New choral school takes first step with Brahms – Knight Foundation
Arts

New choral school takes first step with Brahms

Starting today, a new group of specially trained choral singers will join with Seraphic Fire to record the so-called London version of the “German Requiem” of Johannes Brahms. This version, arranged by Brahms in 1869 for one piano, four hands, as the accompaniment, will also be heard in concert on Saturday evening in Tampa and Sunday afternoon in Fort Lauderdale. It’s the first outing for the Professional Choral Institute, newly created by Seraphic Fire founder Patrick Dupré Quigley and the group’s chorus master James Bass.

Bass, who teaches at the University of South Florida in Tampa, where the institute is based, said the impetus for the new institute came from Seraphic Fire’s collaboration with the Western Michigan University Chorale on a 400th anniversary recording of Monteverdi’s “Vespers of 1610.” That recording briefly hit the top spot on the iTunes classical charts, a first for Seraphic Fire, which celebrates its 10th anniversary in the coming season.

“It was so successful, we decided we need to try this again,” Bass said.

Further, the institute itself grew out of the conviction that younger classical singers needed a way to be trained for work in the nation’s professional choirs, which have multiplied in the last decade or so.

“Everybody gets trained for the Met,” Bass said, referring to New York’s Metropolitan Opera. “But only one of 10,000 makes the Met. Practically speaking, we need to try to train people to be good vocal ensemble singers.”

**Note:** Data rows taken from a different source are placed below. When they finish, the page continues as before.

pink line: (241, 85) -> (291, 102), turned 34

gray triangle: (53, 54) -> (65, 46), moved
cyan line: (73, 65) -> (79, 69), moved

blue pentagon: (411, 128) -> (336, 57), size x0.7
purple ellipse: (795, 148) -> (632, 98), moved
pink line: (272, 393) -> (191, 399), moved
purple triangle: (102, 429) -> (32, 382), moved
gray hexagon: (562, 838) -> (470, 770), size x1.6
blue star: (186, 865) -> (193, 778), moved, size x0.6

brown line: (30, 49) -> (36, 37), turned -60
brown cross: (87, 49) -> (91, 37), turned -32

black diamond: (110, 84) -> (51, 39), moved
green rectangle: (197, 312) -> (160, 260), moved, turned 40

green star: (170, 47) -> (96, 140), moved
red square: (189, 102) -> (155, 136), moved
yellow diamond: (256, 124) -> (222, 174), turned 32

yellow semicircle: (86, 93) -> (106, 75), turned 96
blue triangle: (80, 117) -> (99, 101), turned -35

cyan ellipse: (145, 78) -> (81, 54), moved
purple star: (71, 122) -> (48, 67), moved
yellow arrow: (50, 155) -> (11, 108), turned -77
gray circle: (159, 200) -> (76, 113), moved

Thus, the Institute, based at USF (which made a five-year commitment to the effort and gave it $60,000 in cash and in-kind services, Bass said), and designed for 40 singers. And it’s not just musicianship that’s being taught. After the singing practice, attendees practice marketing.

“We have a resume and headshot evaluation,” he said. “We make it anonymous, but we show some of the resumes and audition material of singers who weren’t accepted … We play different samples, and show them the difference between someone who sat in their bedroom and recorded themselves on a flip-phone, and someone who went into a studio and made a real recording.”

All that matters, he said, and so do other niceties of professional preparation.

“They have to be able to come and be prepared at the very first rehearsal. You’re under contract, you arrive on time,” he said. “There have been singers with Seraphic Fire who were unprepared and they’ve never received another contract. In the arts, time is money.”

The market for good choral singers is competitive, he said, and a musicians’ audition CD needs to reflect the singer’s ability as closely as possible. Bass said he and Quigley found several singers who turned out to be much better in person than their recorded material suggested.

“The word we stress the most at the Professional Choral Institute is ‘flexibility,’” Bass said. “You have to be able to sing without vibrato, with vibrato, as a soloist, in the ensemble … Singers have to have flexible voices to be able to do many things.”

This year, there are 46 singers taking part in the Brahms, with the combined forces of Seraphic Fire and the institute participants, Bass said. The institute will cap its slots at 40 in the future so that, even with Seraphic Fire, the group doesn’t become the size of a symphonic chorus, he said.

The Brahms “German Requiem,” which can be heard at 8 p.m. Saturday at the USF Concert Hall in Tampa and at 6 p.m. Sunday at All Saints Episcopal Church in Fort Lauderdale, makes a powerful impact even without the orchestral coloring, Bass said.

“One of the things he insisted on during his lifetime was the idea that tempos need to fluctuate a lot,” Bass said. “The piano version allows this music to be more like art song than orchestral music … It’s still very rewarding.”

Brahmns’ Requiem Saturday, June 4 at 8 p.m. at USF Concert Hall, 4202 E. Fowler Ave., Tampa. And June 5 at 6 p.m. at All Saints Episcopal Church at 333 Tarpon Drive, Fort Lauderdale.